Daniel draws on ancient texts, myths, ballads and tales with an insightful new twist, wry and uniquely his own.
It’s a lovely little book, some of it absolutely great. I especially like the midrash on Eve.
Robin Williamson (bard, storyteller, founder-member of the Incredible String Band.)
These retellings are brave, beautiful and original, combining a genuine appreciation of the original myths and legends with a rigorous new system of ethics. They are a fresh illustration of the eternal truth that good stories will live for ever, providing that they can still find good storytellers to adapt them.
Ronald Hutton (author of The Triumph of the Moon, The Pagan Religions of the Ancient British Isles, and many other books and articles.)
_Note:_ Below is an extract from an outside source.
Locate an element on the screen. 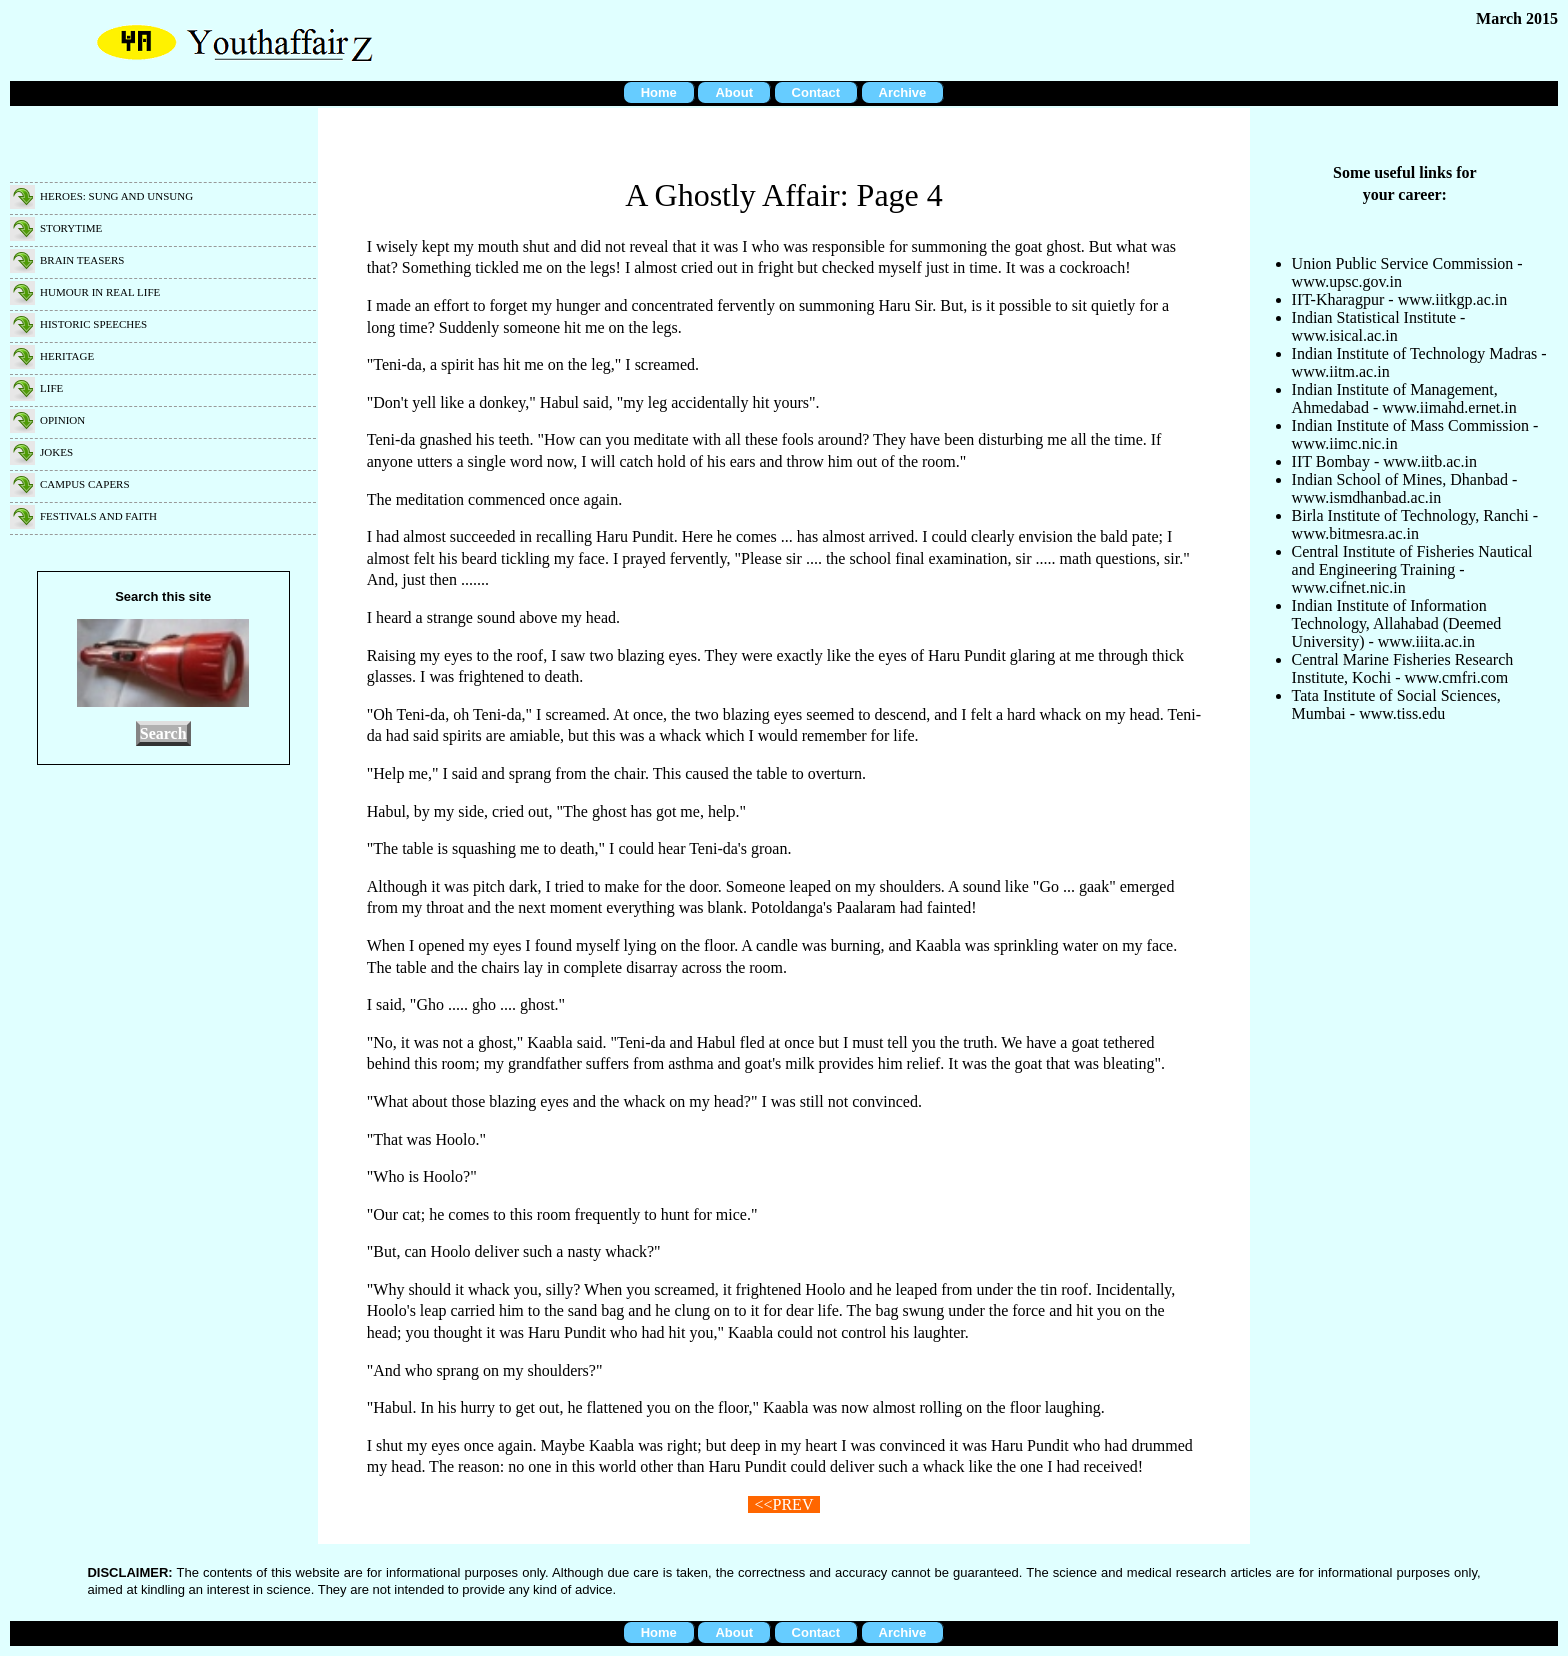 The width and height of the screenshot is (1568, 1656). Brain teasers is located at coordinates (82, 260).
Cohen’s stories teach us insights into gender roles, especially those involving heroism today. They are self-conscious as he recognizes that they want to be told through him, but they are never boringly didactic. Story itself shines forth as creatrix/creator – not of banalities, but richly of fantasies.
This author sees behind stories’ seams through his critical eye and voice. His Theseus (or Perseus) is no muscle-bound gym-rat, but a male who returns to Ariadne, having confronted his brother deep inside the labyrinth, and celebrates her re-weaving the crucial thread “as a connection now between the ordinary world and the mysteries of the deep labyrinth.”
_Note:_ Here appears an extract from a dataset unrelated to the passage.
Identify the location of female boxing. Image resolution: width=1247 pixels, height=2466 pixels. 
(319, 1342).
These are long-polished re-viewing and re-insighting narratives of classical and late-European versions of magical shoes and trees and tricksters, biblical midrashim, Goddesses and Scottish salmon, characters such as Arawn and Pwyll. They make me wish I had children to tell them to (oh, yeah, a buddy’s girls, they’ll giggle with delight). Notes at the end explain starting points for these engaging narratives.